Société

Quand les oueds et les barrages deviennent des pièges mortels

Chaque été, des dizaines de vies sont fauchées dans les eaux calmes, mais mortelles, des barrages et des oueds marocains. Pour stopper cette hécatombe, les agences des bassins hydrauliques lancent une campagne nationale d’alerte et de prévention contre la baignade dans les zones non surveillées, misant sur la proximité et l’éducation des populations.

14 Juillet 2025 À 16:40

À mesure que les températures grimpent, les mêmes scènes reviennent inlassablement : des enfants et des adolescents se dirigent vers les retenues d’eau à la recherche de fraîcheur, sans mesurer le danger. Barrages, oueds, lacs artificiels... autant de lieux séduisants mais redoutables, devenus chaque été le théâtre de drames évitables. En l’absence d’infrastructures publiques adaptées, ces zones non surveillées deviennent les seules alternatives pour des milliers de citoyens en quête de répit.



En 2022, 151 cas de noyade ont été enregistrés dans les régions du centre et du nord du Royaume, un chiffre qui s’est répété à l’identique dès le 1er août 2023. Les victimes sont, dans la majorité des cas, des enfants ou des jeunes en bas âge, souvent issus de milieux modestes. Des faits divers tragiques, comme celui de la fillette de 11 ans décédée au barrage Dar Khroufa en août 2023, ou celui de trois enfants noyés à Aït Baha en janvier 2025, viennent rappeler la brutalité de ces réalités.

Une campagne nationale de prévention sur tous les fronts

Face à cette situation alarmante, les agences des bassins hydrauliques du Royaume ont lancé, durant l’été 2025, une campagne nationale de sensibilisation. Portée par des slogans explicites – « Ne risquez pas votre vie... la baignade dans les barrages est une mort silencieuse » – cette initiative vise à frapper fort pour enrayer la série noire estivale.

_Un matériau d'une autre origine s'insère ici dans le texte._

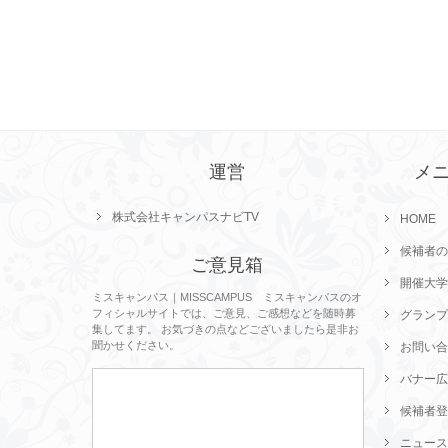
運営
メ
株式会社キャンパスナビTV
HOME
候補者の
ご意見箱
開催大学
ミスキャンパス｜MISSCAMPUS ミスキャンパスのオ
フィシャルサイトでは、ご意見、ご感想などを随時募
グランプ
集してます。 お気づきの点などございましたら是非お
聞かせください。
お問い合
バナー広
候補者登
ニュース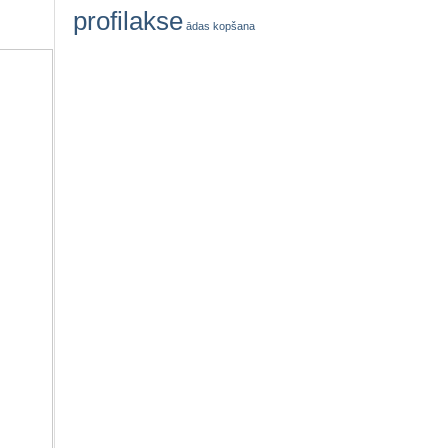
profilakse
ādas kopšana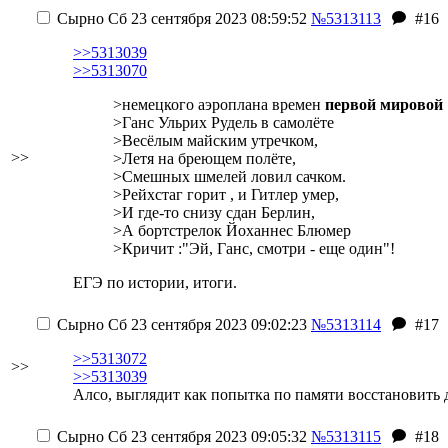
Сырно
Сб 23 сентября 2023 08:59:52
№5313113
#16
>>5313039
>>5313070
>немецкого аэроплана времен
первой мировой
>Ганс Ульрих Рудель в самолёте
>Весёлым майским утречком,
>>
>Летя на бреющем полёте,
>Смешных шмелей ловил сачком.
>Рейхстаг горит , и Гитлер умер,
>И где-то снизу сдан Берлин,
>А бортстрелок Йоханнес Блюмер
>Кричит :"Эй, Ганс, смотри - еще один"!
ЕГЭ по истории, итоги.
Сырно
Сб 23 сентября 2023 09:02:23
№5313114
#17
>>5313072
>>
>>5313039
Алсо, выглядит как попытка по памяти восстановить
Сырно
Сб 23 сентября 2023 09:05:32
№5313115
#18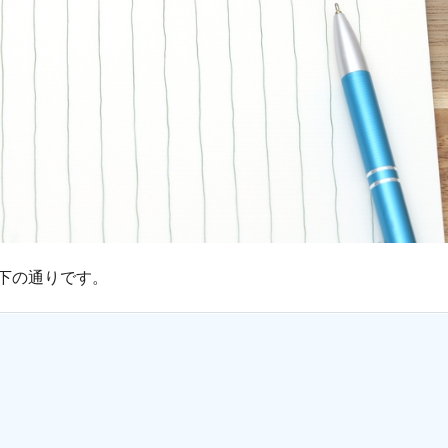
下の通りです。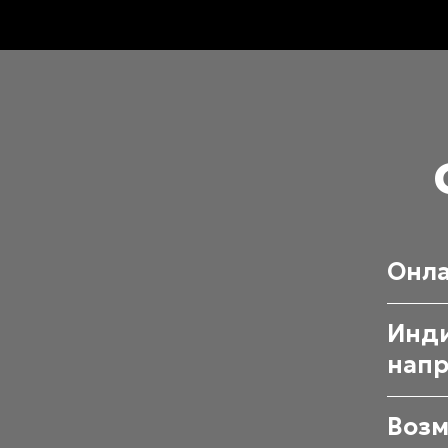
Онла
Инди
напр
Возм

A titre d'exemple, l’Agence du bassin hydraulique de Guir-Ziz-Rhéris a intensifié ses actions entre le 9 et le 23 juillet, notamment autour d’Ifrane et du barrage Ben Smim. Des campagnes similaires ont été déployées par d’autres structures comme l’Agence du bassin hydraulique de Sebou, qui inscrit ces efforts dans son programme annuel de communication environnementale, ou encore l’Agence du bassin hydraulique de Bouregreg-Chaouia, particulièrement concernée par les zones à forte densité autour de Casablanca, Rabat et Béni Mellal.

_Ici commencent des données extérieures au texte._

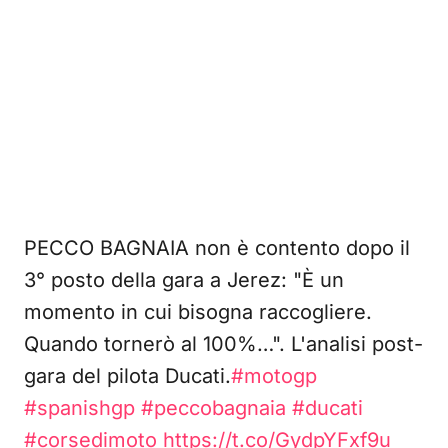
PECCO BAGNAIA non è contento dopo il
3° posto della gara a Jerez: "È un
momento in cui bisogna raccogliere.
Quando tornerò al 100%…". L'analisi post-
gara del pilota Ducati.
#motogp
#spanishgp
#peccobagnaia
#ducati
#corsedimoto
https://t.co/GydpYFxf9u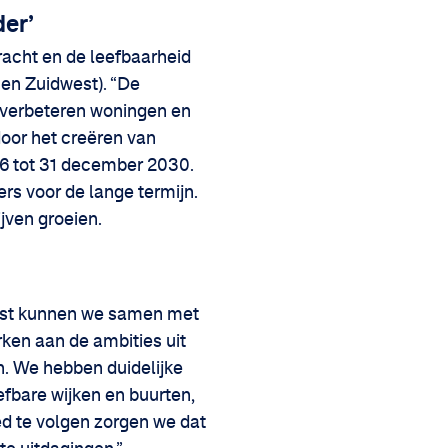
der’
racht en de leefbaarheid
 en Zuidwest). “De
 verbeteren woningen en
door het creëren van
6 tot 31 december 2030.
rs voor de lange termijn.
jven groeien.
omst kunnen we samen met
ken aan de ambities uit
n. We hebben duidelijke
efbare wijken en buurten,
d te volgen zorgen we dat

Ces opérations s’appuient sur une approche de proximité : affiches, dépliants, rencontres citoyennes, visites sur les lieux à risque, avec l’appui des autorités locales et d’acteurs de la société civile. La prévention devient ici un levier d’action directe, là où les drames frappent le plus.

Des eaux calmes en apparence, des pièges redoutables en réalité

Ce qui rend ces zones si dangereuses, c’est leur aspect trompeur. « Les barrages ont des profondeurs qui peuvent dépasser les 100 mètres, des fonds vaseux, des courants soudains, et leurs eaux calmes masquent des pièges mortels », explique Oumaïma Akhiyi, chercheuse en environnement. Contrairement aux plages surveillées, ces lieux ne disposent ni de postes de secours, ni d’agents de surveillance, ni de signalisation systématique.

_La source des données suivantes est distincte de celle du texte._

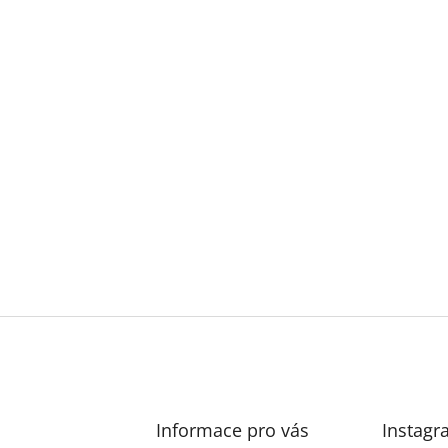
Informace pro vás
Instagr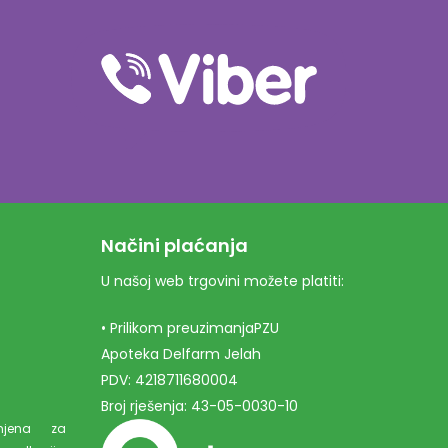
Načini plaćanja
U našoj web trgovini možete platiti:
• Prilikom preuzimanjaPZU
Apoteka Delfarm Jelah
PDV: 4218711680004
Broj rješenja: 43-05-0030-10
amjena za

À cela s’ajoute l’absence d’alternatives sûres. La rareté des piscines publiques ou d’espaces aménagés pousse les jeunes vers ces points d’eau non sécurisés. Résultat : chaque été, les services de la Protection civile sont mobilisés pour intervenir dans des situations d’urgence, souvent trop tard.

L’éducation et la proximité, clés d’une prise de conscience collective

La stratégie déployée par les agences hydrauliques repose sur la pédagogie de terrain : expliquer, alerter, dialoguer. En privilégiant le contact direct avec les citoyens, en particulier dans les zones rurales, ces campagnes cherchent à changer les comportements et à ancrer une culture de la prudence face à l’eau.

Les autorités misent aussi sur la responsabilisation des familles et l’implication des acteurs locaux. Car au-delà des dispositifs de communication, c’est une véritable mobilisation citoyenne qui est appelée à se renforcer pour protéger les plus vulnérables.

À l’heure où le changement climatique accentue les vagues de chaleur, la prévention des noyades devient un enjeu de santé publique. L’interdiction de la baignade dans les zones à risque ne suffit pas : seule une prise de conscience collective, nourrie par l’information et l’éducation, pourra sauver des vies.